Segment Start: Material for this task
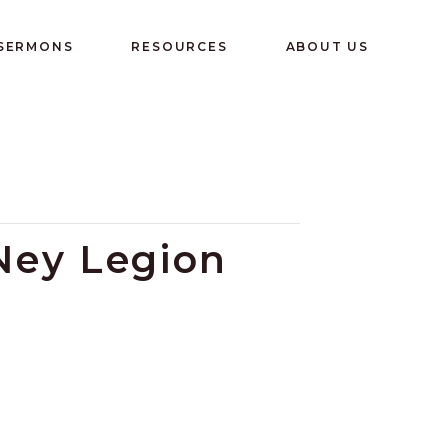
 SERMONS
RESOURCES
ABOUT US
 Ney Legion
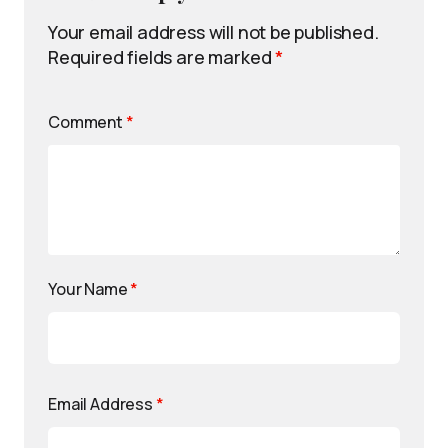
Your email address will not be published.
Required fields are marked
*
Comment
*
Your Name
*
Email Address
*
Segment End: Material for this task
In your copy, repeat the records above exactly and include no images.

## Answer to this problem
 SERMONS
RESOURCES
ABOUT US
 Ney Legion
Your email address will not be published.
Required fields are marked
*
Comment
*
Your Name
*
Email Address
*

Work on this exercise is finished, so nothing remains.